Our planet's gravity will pull on it and adjust its path through space.
"Before encountering Earth, the asteroid's orbit around the Sun was roughly circular, approximating Earth's orbit, taking 359 days to complete its orbit about the Sun," the agency said in a statement.
"After its encounter, the asteroid's orbit will be more elongated, moving it out to about halfway between Earth's and Mars' orbits at its farthest point from the Sun. The asteroid will then complete one orbit every 425 days."
There is a great effort under way to find the much larger asteroids that really could do damage if they were to strike the Earth. Asteroid 2023 BU: Space rock to pass closer than some satellites
 

pauldingbabe

The Great Cat
Considering it passed by about 2 hours ago and the Internet isn't full of stories about Buenos Aires or another South American city going incommunicado, I'd say it was a No Go.


Just checking...

Thank you for validating that I am indeed not alone on the internet.

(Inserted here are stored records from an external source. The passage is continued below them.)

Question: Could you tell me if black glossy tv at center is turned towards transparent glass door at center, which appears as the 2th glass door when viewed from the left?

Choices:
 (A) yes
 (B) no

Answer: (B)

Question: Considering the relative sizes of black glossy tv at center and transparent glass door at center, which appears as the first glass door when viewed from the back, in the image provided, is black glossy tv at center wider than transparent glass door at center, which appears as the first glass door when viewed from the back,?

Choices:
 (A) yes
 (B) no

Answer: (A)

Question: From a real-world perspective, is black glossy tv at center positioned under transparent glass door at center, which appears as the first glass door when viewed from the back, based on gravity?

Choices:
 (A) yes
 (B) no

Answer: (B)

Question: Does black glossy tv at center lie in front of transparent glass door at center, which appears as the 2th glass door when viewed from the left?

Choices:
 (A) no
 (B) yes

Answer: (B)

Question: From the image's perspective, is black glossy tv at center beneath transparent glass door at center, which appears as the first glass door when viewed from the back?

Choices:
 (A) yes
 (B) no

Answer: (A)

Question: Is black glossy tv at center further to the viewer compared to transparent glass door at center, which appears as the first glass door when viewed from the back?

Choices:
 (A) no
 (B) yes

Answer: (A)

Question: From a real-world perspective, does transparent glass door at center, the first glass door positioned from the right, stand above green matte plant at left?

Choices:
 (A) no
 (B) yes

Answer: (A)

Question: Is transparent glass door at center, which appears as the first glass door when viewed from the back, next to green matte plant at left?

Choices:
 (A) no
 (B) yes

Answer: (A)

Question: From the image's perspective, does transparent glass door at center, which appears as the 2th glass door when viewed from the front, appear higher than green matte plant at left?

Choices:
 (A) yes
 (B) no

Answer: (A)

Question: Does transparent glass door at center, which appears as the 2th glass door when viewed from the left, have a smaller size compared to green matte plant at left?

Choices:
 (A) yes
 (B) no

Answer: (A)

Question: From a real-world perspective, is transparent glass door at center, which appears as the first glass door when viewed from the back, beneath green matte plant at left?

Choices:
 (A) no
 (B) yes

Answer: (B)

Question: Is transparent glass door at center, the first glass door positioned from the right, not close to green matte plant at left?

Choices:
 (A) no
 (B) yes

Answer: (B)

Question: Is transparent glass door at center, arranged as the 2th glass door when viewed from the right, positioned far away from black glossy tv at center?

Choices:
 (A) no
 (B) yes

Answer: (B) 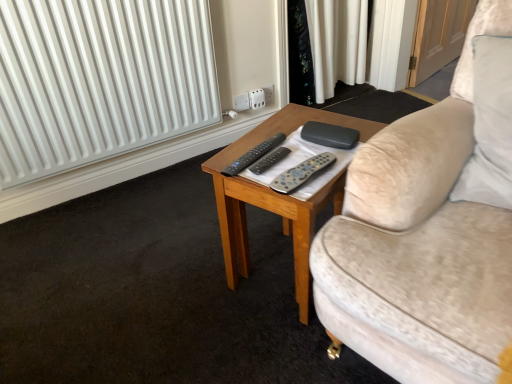 The height and width of the screenshot is (384, 512). Find the location of `vacant space behind black plastic remote control at center, which is counted as the 2th remote control, starting from the right`. vacant space behind black plastic remote control at center, which is counted as the 2th remote control, starting from the right is located at coordinates [x=270, y=135]. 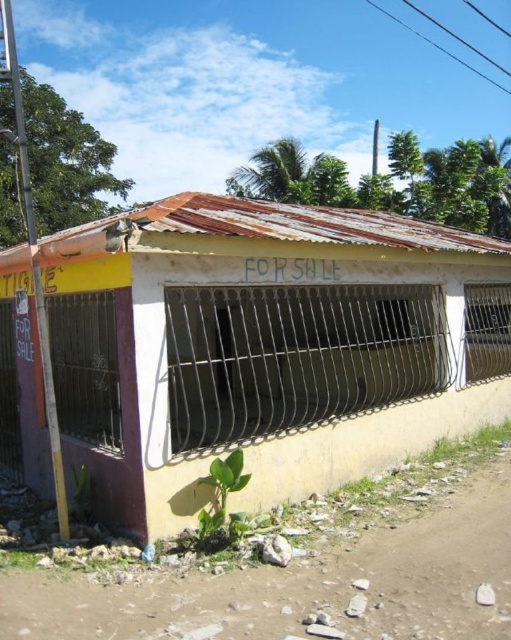 Question: Does yellow matte building at center come behind brown dirt track at lower left?

Choices:
 (A) yes
 (B) no

Answer: (A)

Question: Is yellow matte building at center to the left of brown dirt track at lower left from the viewer's perspective?

Choices:
 (A) no
 (B) yes

Answer: (B)

Question: Which of the following is the closest to the observer?

Choices:
 (A) yellow matte building at center
 (B) brown dirt track at lower left

Answer: (B)

Question: Can you confirm if yellow matte building at center is wider than brown dirt track at lower left?

Choices:
 (A) yes
 (B) no

Answer: (A)

Question: Which point is closer to the camera?

Choices:
 (A) (383, 236)
 (B) (322, 573)

Answer: (B) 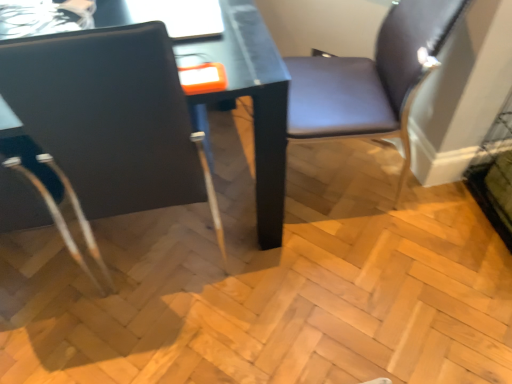 Find the location of a particular element. The height and width of the screenshot is (384, 512). vacant space to the right of purple leather chair at right, the first chair positioned from the right is located at coordinates (440, 206). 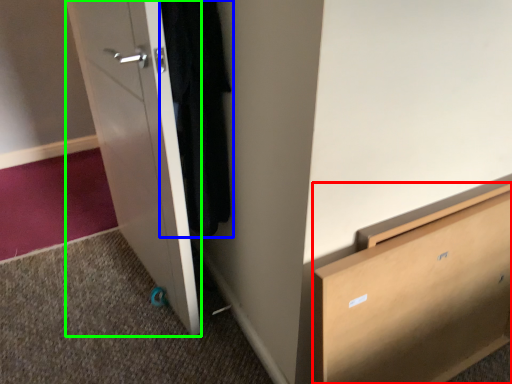 Question: Considering the real-world distances, which object is farthest from chest of drawers (highlighted by a red box)? clothing (highlighted by a blue box) or door (highlighted by a green box)?

Choices:
 (A) clothing
 (B) door

Answer: (B) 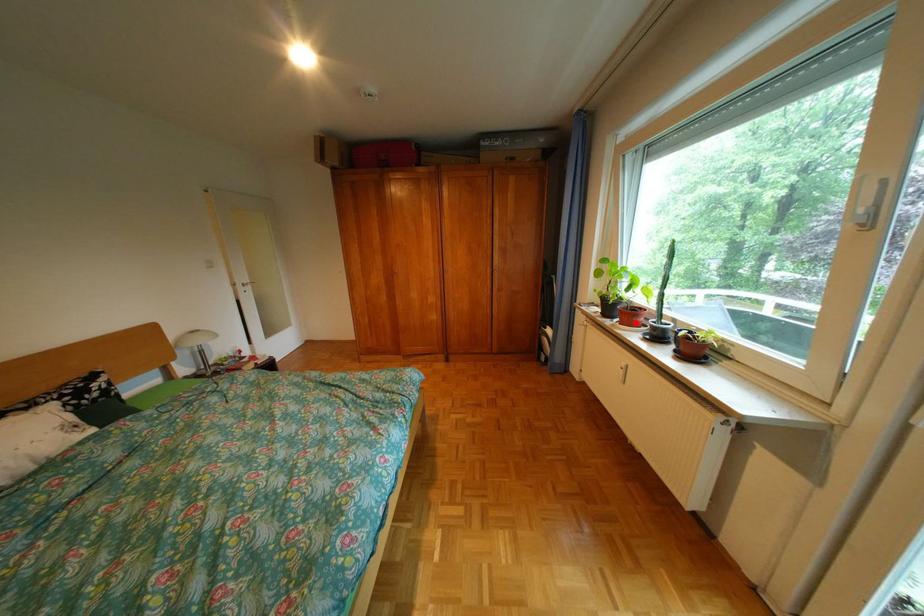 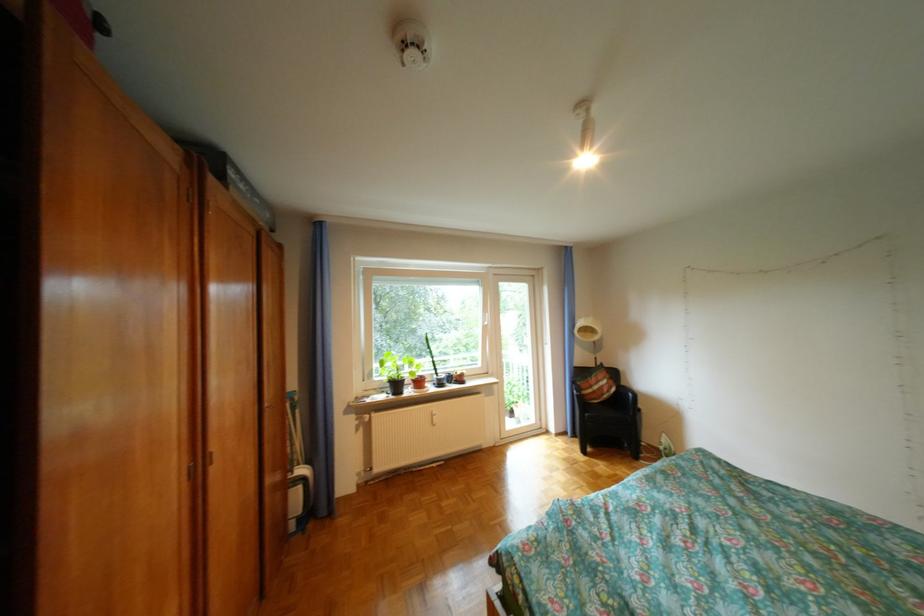 Question: I am providing you with two images of the same scene from different viewpoints. A red point is marked on the first image. Is the red point's position out of view in image 2?

Choices:
 (A) Yes
 (B) No

Answer: (A)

It would get tiresome replying to myself and what not.

Glad to be here.

:)
 

tanstaafl

Has No Life - Lives on TB
We should probably start looking for the Arachnids. It was Buenos Aires they took out in "Starship Troopers." Somewhat lost in the shuffle is that it was probably a Russian astronomer (seeing as how they were on the Crimean Peninsula) who spotted this thing coming.